第四節

沒想到,周生辰忽然就用手指,把她手裡的書翻過去了一頁。她這才發現,周生辰雖然在陪著他們玩牌,視線卻落在雜誌上。

他讀完最後幾行字,收回視線看手裡的牌,抽出兩張,輕飄飄擲到了桌上。

宏曉譽還在興奮說著「脫北者」,掃了眼他扔的牌,馬上哀嚎:「完了,徹底輸了。」

就這麼耗費了整個下午,等到幾個人走出茶樓,天已經黑了。攝像師熱情招呼著,想要請大家吃晚飯,沒想到周生辰就這麼抬起手腕,看了眼表:「晚上還要開會。」何善是他這幾個月在西安的助理,縱然有心吃飯,卻只能跟他回研究所。

兩批人分開,周生辰帶著何善去坐公交車。

時宜他們則在另一側等出租,隔著一條馬路,遠遠地,都能看到彼此。

周生辰站在大片擁擠的人群后,等著返回研究所的400路,這個時間正是高峰,接連開來了三四輛車,卻都是人滿為患。

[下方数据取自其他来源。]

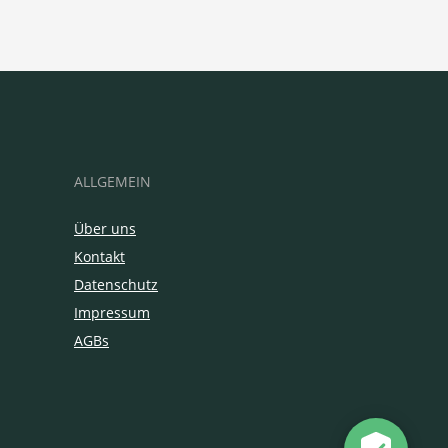
ALLGEMEIN
Über uns
Kontakt
Datenschutz
Impressum
AGBs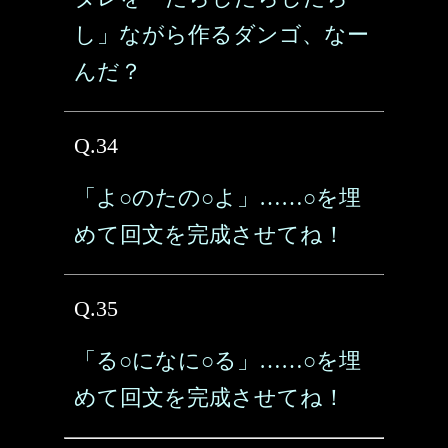
し」ながら作るダンゴ、なー
んだ？
Q.34
「よ○のたの○よ」……○を埋
めて回文を完成させてね！
Q.35
「る○になに○る」……○を埋
めて回文を完成させてね！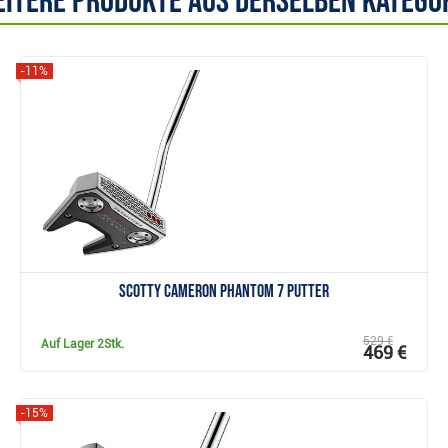
itere Produkte aus derselben Katego
-11%
Anzeigen
Scotty Cameron Phantom 7 Putter
529 €
Auf Lager
2Stk.
469 €
-15%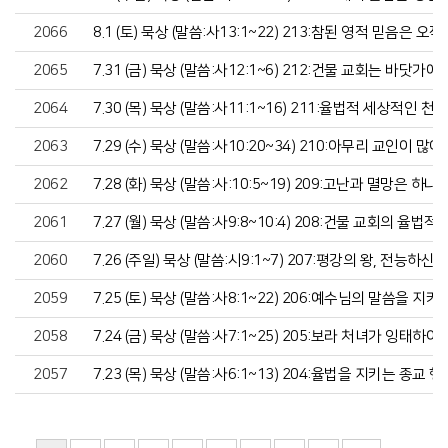
2066
8.1 (토) 묵상 (말씀:사13:1~22) 213:참된 영적 믿음
2065
7.31 (금) 묵상 (말씀:사12:1~6) 212:건물 교회는 바
2064
7.30 (목) 묵상 (말씀:사11:1~16) 211:율법적 세상적
2063
7.29 (수) 묵상 (말씀:사10:20~34) 210:아무리 교인
2062
7.28 (화) 묵상 (말씀:사:10:5~19) 209:고난과 멸
2061
7.27 (월) 묵상 (말씀:사9:8~10:4) 208:건물 교회의
2060
7.26 (주일) 묵상 (말씀:시9:1~7) 207:평강의 왕, 전
2059
7.25 (토) 묵상 (말씀:사8:1~22) 206:예수님의 말씀을
2058
7.24 (금) 묵상 (말씀:사7:1~25) 205:보라 처녀가 잉태하
2057
7.23 (목) 묵상 (말씀:사6:1~13) 204:율법을 지키는 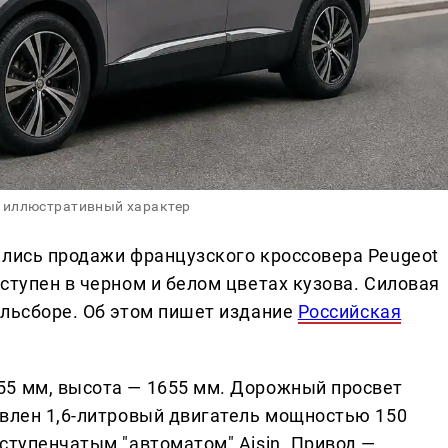
 иллюстративный характер
ались продажи французского кроссовера Peugeot
ступен в черном и белом цветах кузова. Силовая
ильсборе. Об этом пишет издание
Российская
55 мм, высота — 1655 мм. Дорожный просвет
овлен 1,6-литровый двигатель мощностью 150
ступенчатым "автоматом" Aisin. Привод —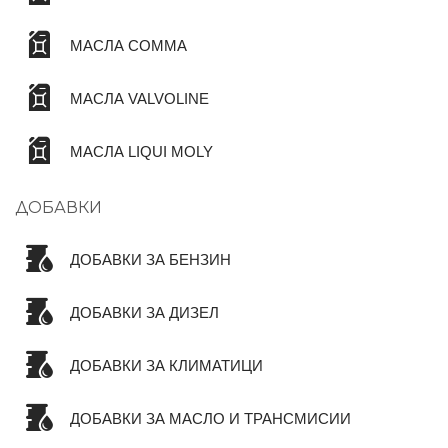
МАСЛА COMMA
МАСЛА VALVOLINE
МАСЛА LIQUI MOLY
ДОБАВКИ
ДОБАВКИ ЗА БЕНЗИН
ДОБАВКИ ЗА ДИЗЕЛ
ДОБАВКИ ЗА КЛИМАТИЦИ
ДОБАВКИ ЗА МАСЛО И ТРАНСМИСИИ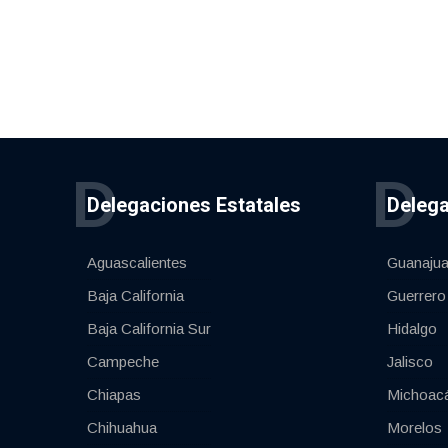
D
D
Delegaciones Estatales
Delega
Aguascalientes
Guanajua
Baja California
Guerrero
Baja California Sur
Hidalgo
Campeche
Jalisco
Chiapas
Michoac
Chihuahua
Morelos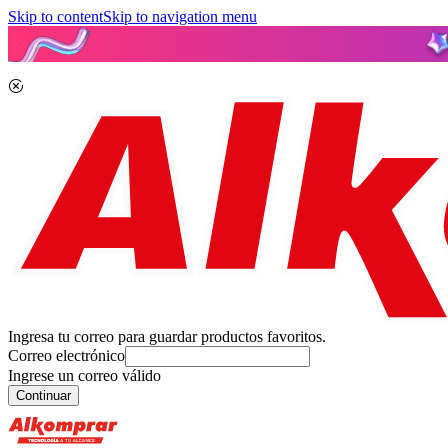
Skip to content
Skip to navigation menu
Ingresa tu correo para guardar productos favoritos.
Correo electrónico
Ingrese un correo válido
Continuar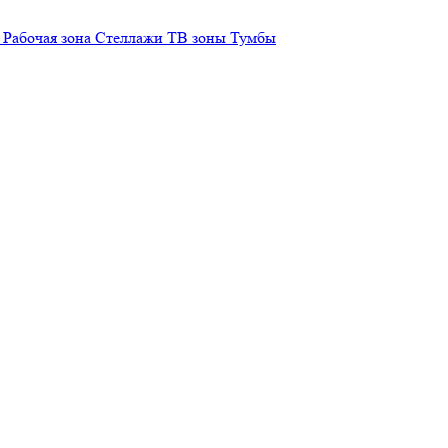
Рабочая зона
Стеллажи
ТВ зоны
Тумбы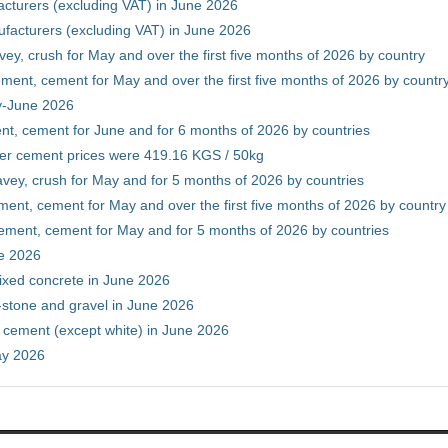
cturers (excluding VAT) in June 2026
facturers (excluding VAT) in June 2026
vey, crush for May and over the first five months of 2026 by country
ment, cement for May and over the first five months of 2026 by countr
ry-June 2026
nt, cement for June and for 6 months of 2026 by countries
er cement prices were 419.16 KGS / 50kg
avey, crush for May and for 5 months of 2026 by countries
ment, cement for May and over the first five months of 2026 by country
ement, cement for May and for 5 months of 2026 by countries
ne 2026
ixed concrete in June 2026
-stone and gravel in June 2026
 cement (except white) in June 2026
ay 2026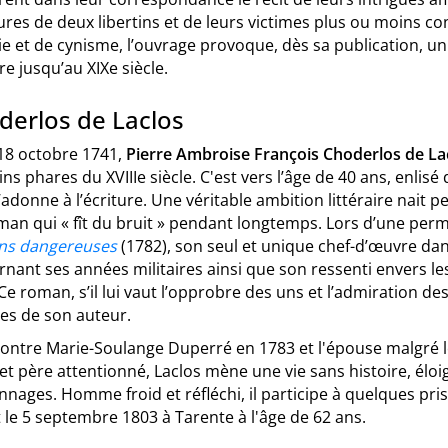
res de deux libertins et de leurs victimes plus ou moins co
ie et de cynisme, l’ouvrage provoque, dès sa publication, un
e jusqu’au XIXe siècle.
derlos de Laclos
 18 octobre 1741,
Pierre Ambroise François Choderlos de La
ins phares du XVIIIe siècle. C'est vers l’âge de 40 ans, enlisé
s’adonne à l’écriture. Une véritable ambition littéraire nait p
an qui « fît du bruit » pendant longtemps. Lors d’une permi
ons dangereuses
(1782), son seul et unique chef-d’œuvre dans
nant ses années militaires ainsi que son ressenti envers le
Ce roman, s’il lui vaut l’opprobre des uns et l’admiration de
tes de son auteur.
ncontre Marie-Soulange Duperré en 1783 et l'épouse malgré 
 et père attentionné, Laclos mène une vie sans histoire, é
nages. Homme froid et réfléchi, il participe à quelques pri
le 5 septembre 1803 à Tarente à l'âge de 62 ans.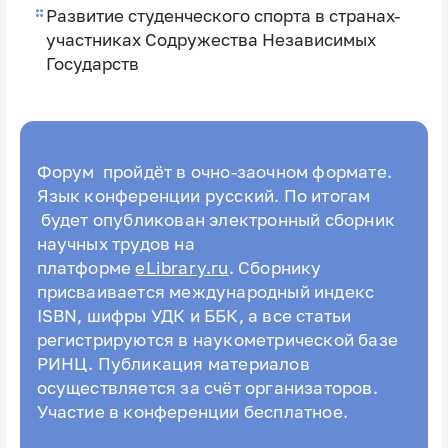
Развитие студенческого спорта в странах-
участниках Содружества Независимых
Государств
Форум пройдёт в очно-заочном формате.
Язык конференции русский. По итогам
будет опубликован электронный сборник
научных трудов на
платформе
eLibrary.ru
. Сборнику
присваивается международный индекс
ISBN, шифры УДК и ББК, а все статьи
регистрируются в наукометрической базе
РИНЦ. Публикация материалов
осуществляется за счёт организаторов.
Участие в конференции бесплатное.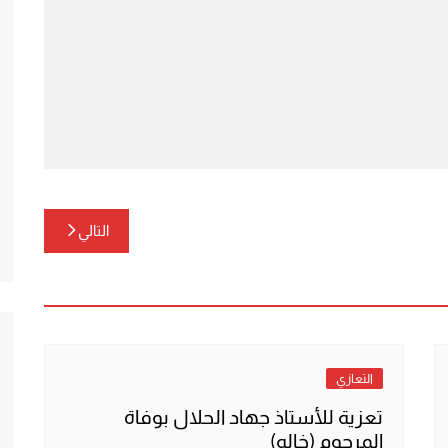
التالي
التعازي
تعزية للأستاذ جهاد الحلال بوفاة
المرحوم (خاله)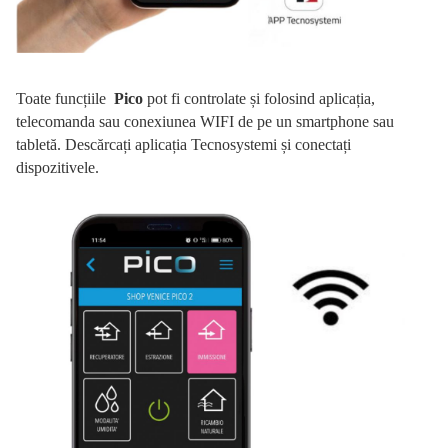
Toate funcțiile
Pico
pot fi controlate și folosind aplicația,
telecomanda sau conexiunea WIFI de pe un smartphone sau
tabletă.
Descărcați aplicația Tecnosystemi și conectați
dispozitivele.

而他們在相隔十幾米的地方,也因為人多,搶不到計程車。

時宜絲毫沒有等車的不耐。

她覺得這樣很好,隔著不遠的地方就是周生辰,身邊的何善在和他抱怨著什麼,他臉上的笑容很快浮起來,說了兩句話,同樣的不急不躁。

時宜看著他,在猜想他會說什麼樣的話,來安撫身邊的小研究生。

「沒坐過400路,你絕對體會不到什麼叫擠公交,」攝像師小帥看著周生辰,笑著感嘆,「不過我們也差不多,還不知道誰能先回去呢。」

「要不要我們打到車,帶他們一程?」時宜馬上提議。

「我們現在還站在人海中,前途渺茫呢,」曉譽徹底被她逗笑了,趴在她肩膀上低聲說,「時宜美人,從幼兒園開始,不管誰要扮演什麼王子公主,你都是那個公主。所以還是安心做公主好了,這個人好像真的對你沒什麼意思,那句話怎麼說來著?你不是他的那杯茶。」

曉譽的幾句話間,又一輛公交車進站。

周生辰和何善終於擠上車,消失在了時宜的視線中,從始至終,周生辰都沒有再看這裡一眼。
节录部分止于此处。